"Do not, do not," said the tortured Arthur, "believe me capable of repaying your kind commiseration with ingratitude, if I own myself descended from the most cruel and treacherous of men. The murdered Eustace was rightful heir to the title and fortunes which, as the son of Bellingham, I might claim. Shall I own, though my heart recoils at the confession, that I strongly fear a base private motive urged my father to select this victim, as a sacrifice to what he called public expedience.—Oh! Dr.
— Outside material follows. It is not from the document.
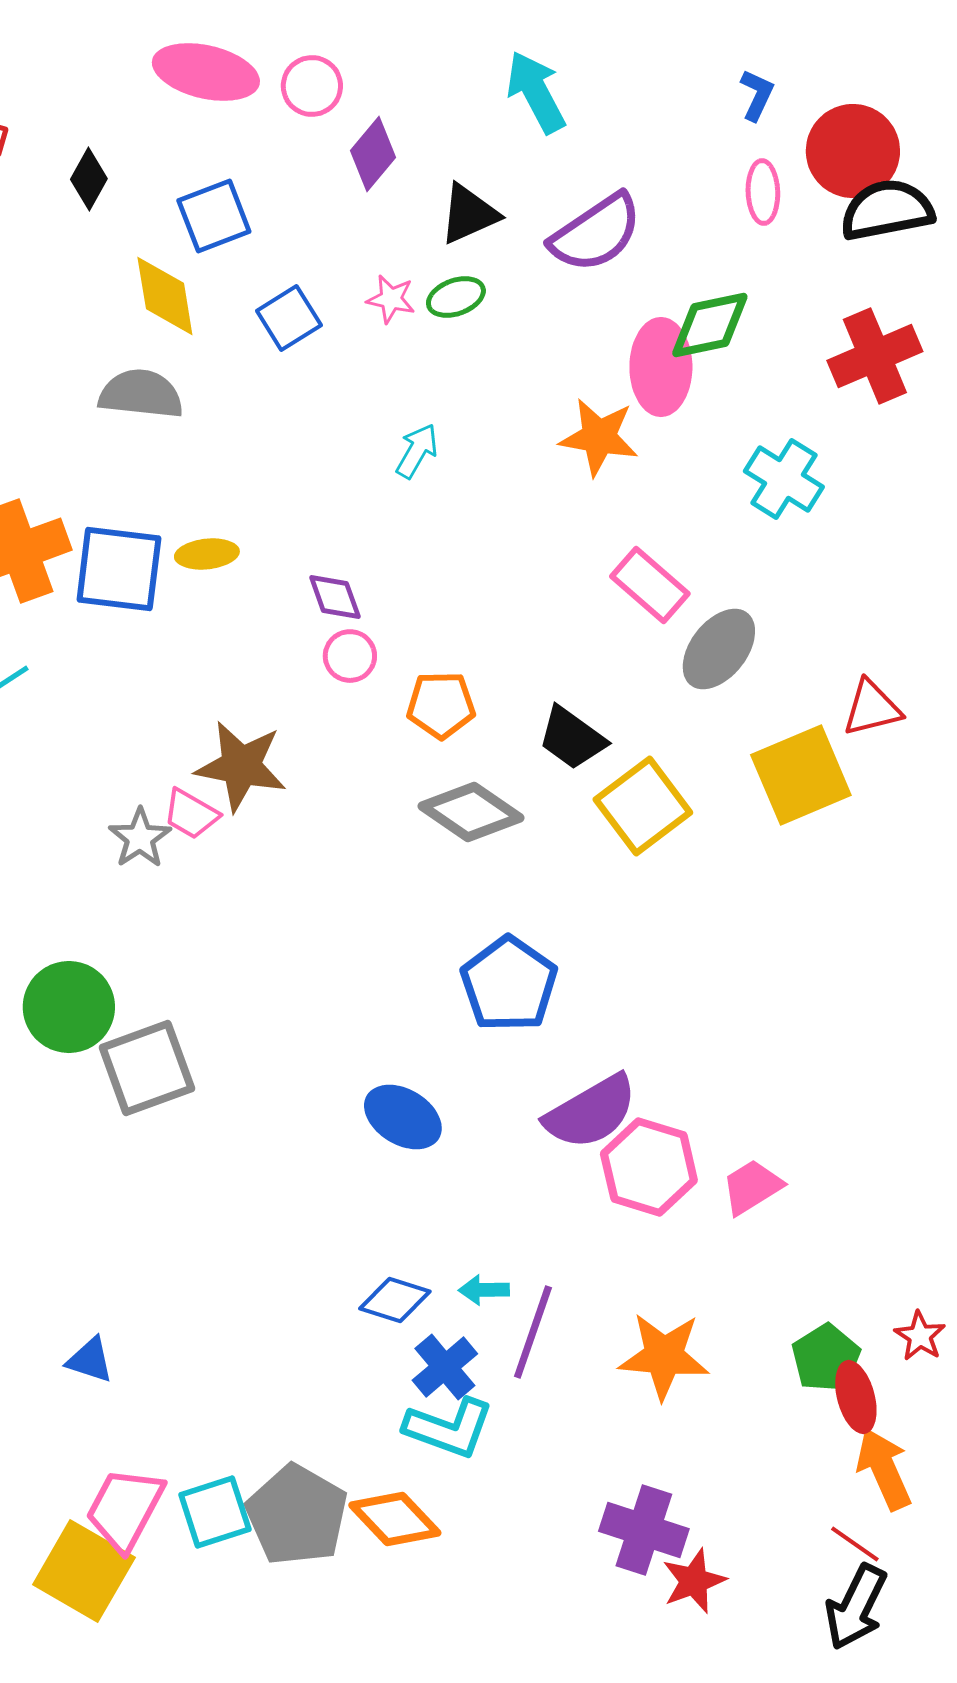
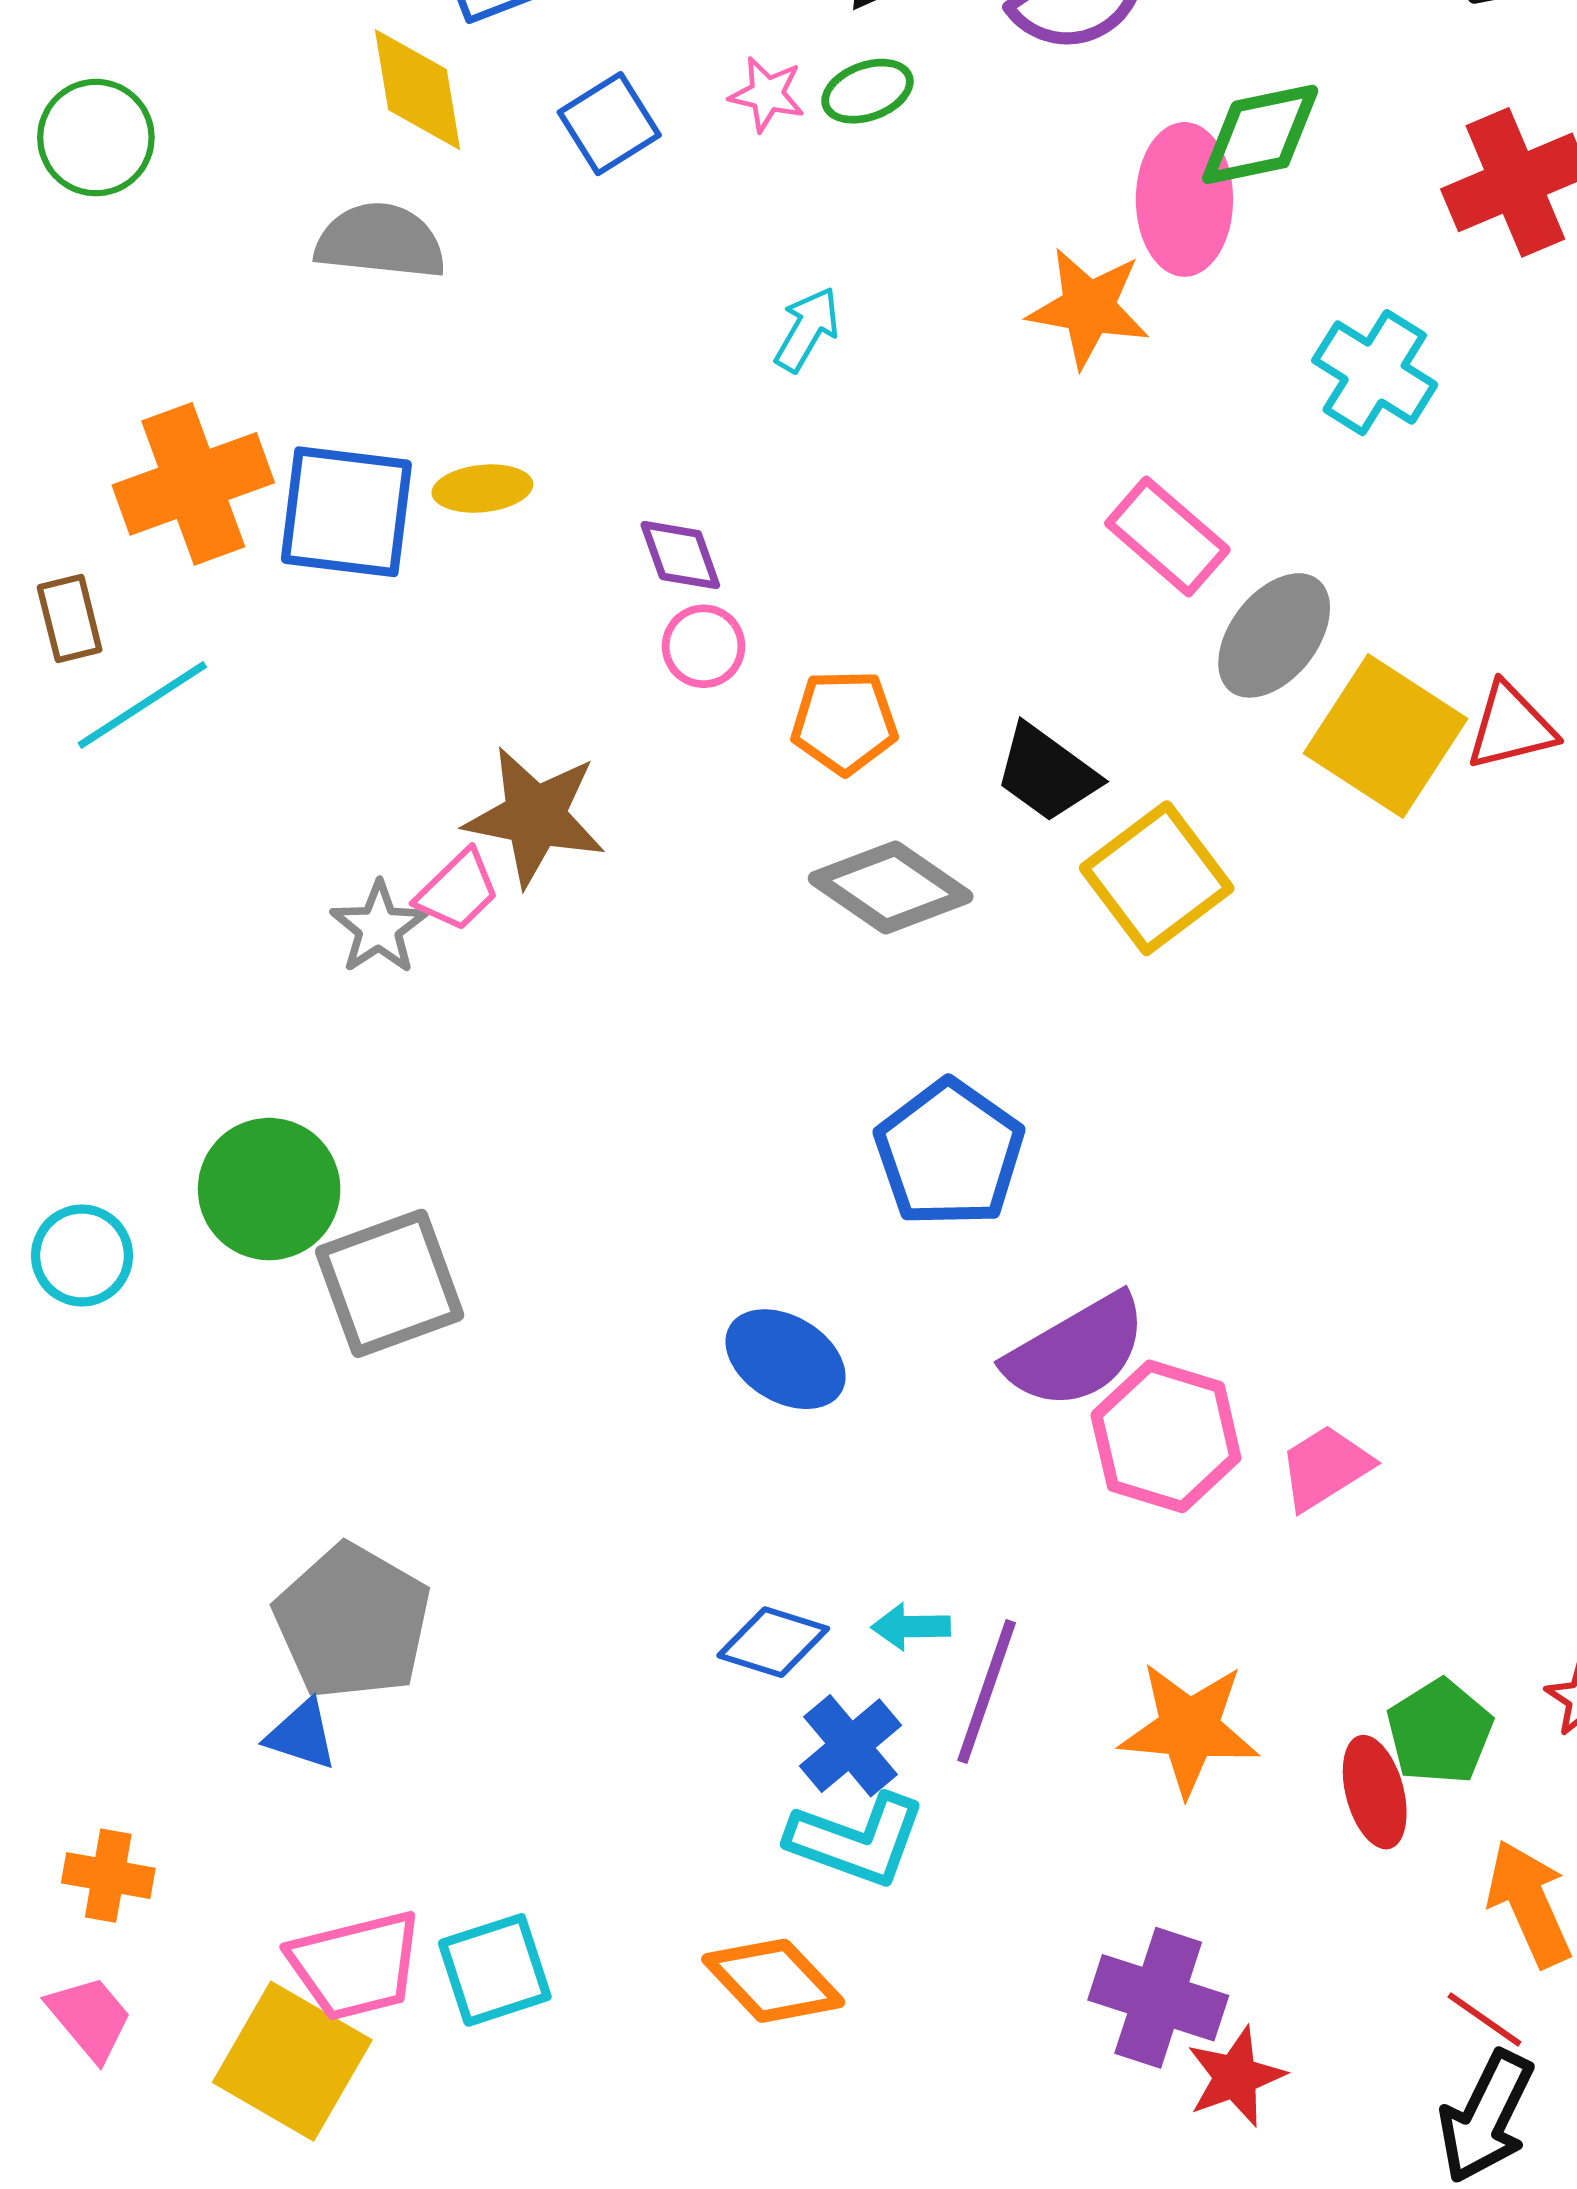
yellow square: (801, 775) -> (1385, 736), moved, turned -34
pink trapezoid: (191, 814) -> (458, 891), turned -74
red ellipse: (856, 1397) -> (1375, 1792), moved
pink trapezoid: (125, 1509) -> (356, 1965), turned -132
gray pentagon: (297, 1515) -> (353, 1622), moved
Lloyd, had I never been born, had my ambitious parents laid no base projects for my aggrandizement, the noble Eustace had still lived."

"My good Sir," returned the kind physician, "we must debate this point a little. In the first place, let me assure you the lots were fairly cast. I do not justify, indeed I severely reprobate the cruel policy which required the sacrifice of three victims; but it was resolved on in full council, the blame therefore is divided among all the officers. I also know that Lord Bellingham committed his own safety by endeavouring to preserve the life of Eustace."

An overwhelming load of infamy seemed, at this assurance, removed from the oppressed De Vallance. "Speak it again, dear worthy man, again repeat that my father would have saved him. You know he would? You can swear to the fact? But soft—was not he supreme commander? What, then, prevented him from signing his pardon?"

Dr. Lloyd replied—"The limited power which a general possesses over troops, who, in obeying him, have cancelled the previous obligations of duty and conscience. He who accepts the command of a revolutionary army is ever fearful of being sacrificed by his own soldiers. His office makes him the ostensible champion of liberty; but his army claim a greater licence than consists with the requisite exercise of discipline and authority. His subordinate officers envy his supremacy; for the chain of prescriptive gradation is dissolved by the pretext of preferring merit; and what soldier of fortune is there who does not think himself equal to the highest posts which his machinations and enterprize can procure. We Loyalists (for such, Sir, I now in confidence own myself to be) have often said that Lord Bellingham was only half wicked. He retained too much of the gentleman to practise extortion, or to connive at the rapacity by which his subalterns tried to make the most of their brief authority. He enforced discipline without condescending to that familiarity and occasional indulgence which make severity palatable. He was an agent of the new system, trying to introduce the manners of the old. He saw his own danger when it was too late. He discovered that he served villains who, despising honest praise, renounced every honourable bond of amity, to whom treachery and cruelty were become habitual; and that he commanded desperadoes, who, setting no value on their own lives, kept his in their power. Such, Sir, was the state of your father's army, and such the secret hostility of those for whom he fought. You may condemn his embarking in their cause, his timidity, his irresolution, his fluctuating variableness, but not his deliberate cruelty or private malice. After Eustace had drawn the lot of death, the power of the general could not save him from an army lost to every generous feeling, and thirsting for revenge."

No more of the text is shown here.